Define a Paperclip memory service and surface API that can sit above multiple memory backends, while preserving Paperclip's control-plane requirements:

  • company scoping
  • auditability
  • provenance back to Paperclip work objects
  • budget and cost visibility
  • plugin-first extensibility

This plan is based on the external landscape summarized in doc/memory-landscape.md, the AWS AgentCore comparison captured in PAP-1274, and the current Paperclip architecture in:

  • doc/SPEC-implementation.md
  • doc/plugins/PLUGIN_SPEC.md
  • doc/plugins/PLUGIN_AUTHORING_GUIDE.md
  • packages/plugins/sdk/src/types.ts

Recommendation In One Sentence

Paperclip should add a company-scoped memory control plane with company default plus agent override resolution, shared hook delivery, and full operation attribution, while leaving extraction and storage semantics to built-ins and plugins.

Product Decisions

1. Memory resolution is company default plus agent override

Every memory binding belongs to exactly one company.

Resolution order in V1:

  • company default binding
  • optional per-agent override

There is no per-project override in V1.

Project context can still appear in scope and provenance so providers can use it for retrieval and partitioning, but projects do not participate in binding selection.

No cross-company memory sharing in the initial design.

2. Providers are selected by stable binding key

Each configured memory provider gets a stable key inside a company, for example:

  • default
  • mem0-prod
  • local-markdown
  • research-kb

Agents, tools, and background hooks resolve the active provider by key, not by hard-coded vendor logic.

3. Plugins are the primary provider path

Built-ins are useful for a zero-config local path, but most providers should arrive through the existing Paperclip plugin runtime.

That keeps the core small and matches the broader Paperclip direction that specialized knowledge systems live at the edges.

4. Paperclip owns routing, provenance, and policy

Providers should not decide how Paperclip entities map to governance.

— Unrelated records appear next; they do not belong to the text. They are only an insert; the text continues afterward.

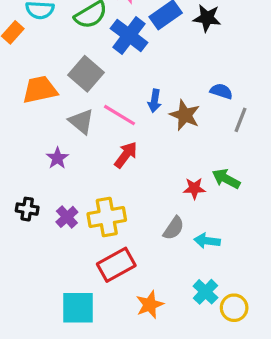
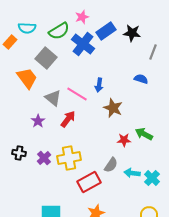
gray square: (86, 74) -> (46, 58), moved
orange trapezoid: (40, 90) -> (27, 78), turned 65
brown star: (185, 115) -> (113, 108), moved
gray line: (240, 120) -> (153, 52), moved
red arrow: (126, 155) -> (68, 119), moved
red rectangle: (116, 265) -> (89, 182), moved
cyan cross: (205, 292) -> (152, 178), moved

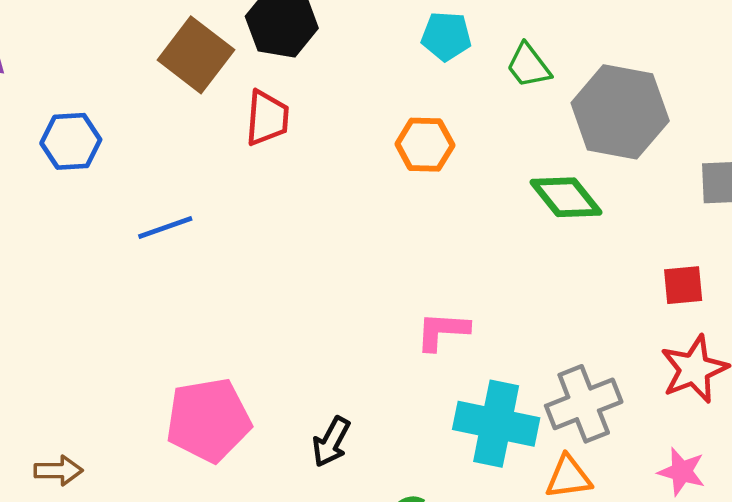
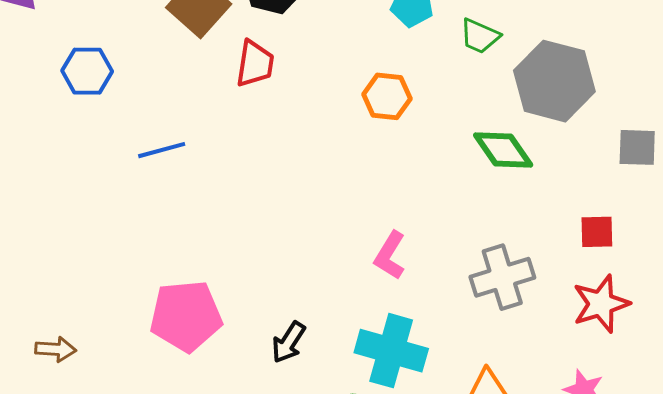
green trapezoid: (528, 66) -> (480, 36), turned -33
pink L-shape: (442, 331) -> (390, 255), turned -66
gray cross: (584, 404) -> (502, 277), moved
cyan cross: (496, 424) -> (391, 351), moved

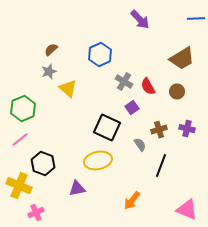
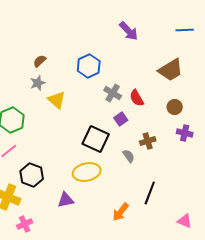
brown circle: (177, 92) -> (175, 107), moved
purple cross: (187, 129) -> (185, 133), moved
black line: (161, 166) -> (150, 193), moved
pink triangle: (187, 210) -> (185, 221), moved, size x0.7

Paperclip core should own:

  • binding resolution
  • who is allowed to call a memory operation
  • which company, agent, issue, project, run, and subject scope is active
  • what source object the operation belongs to
  • how usage and costs are attributed
  • how operators inspect what happened

5. Paperclip exposes shared hooks, providers own extraction

Paperclip should emit a common set of memory hooks that built-ins, third-party adapters, and plugins can all use.

Those hooks should pass structured Paperclip source objects plus normalized metadata. The provider then decides how to extract from those objects.

Paperclip should not force one extraction pipeline or one canonical "memory text" transform before the provider sees the input.

6. Automatic memory should start narrow, but the hook surface should be general

Automatic capture is useful, but broad silent capture is dangerous.

Initial built-in automatic hooks should be:

  • pre-run hydrate for agent context recall
  • post-run capture from agent runs
  • optional issue comment capture
  • optional issue document capture

The hook registry itself should be general enough that other providers can subscribe to the same events without core changes.

7. No approval gate for binding changes in the open-source product

For the open-source version, changing memory bindings should not require approvals.

Paperclip should still log those changes in activity and preserve full auditability. Approval-gated memory governance can remain an enterprise or future policy layer.

Proposed Concepts

Memory provider

A built-in or plugin-supplied implementation that stores and retrieves memory.

Examples:

  • local markdown plus semantic index
  • mem0 adapter
  • supermemory adapter
  • MemOS adapter

Memory binding

A company-scoped configuration record that points to a provider and carries provider-specific config.

This is the object selected by key.

Memory binding target

A mapping from a Paperclip target to a binding.

V1 targets:

  • company
  • agent

Memory scope

The normalized Paperclip scope passed into a provider request.

At minimum:

  • companyId
  • optional agentId
  • optional projectId
  • optional issueId
  • optional runId
  • optional subjectId for external or user identity
  • optional sessionKey for providers that organize memory around sessions
  • optional namespace for providers that need an explicit partition hint

Memory source reference

The provenance handle that explains where a memory came from.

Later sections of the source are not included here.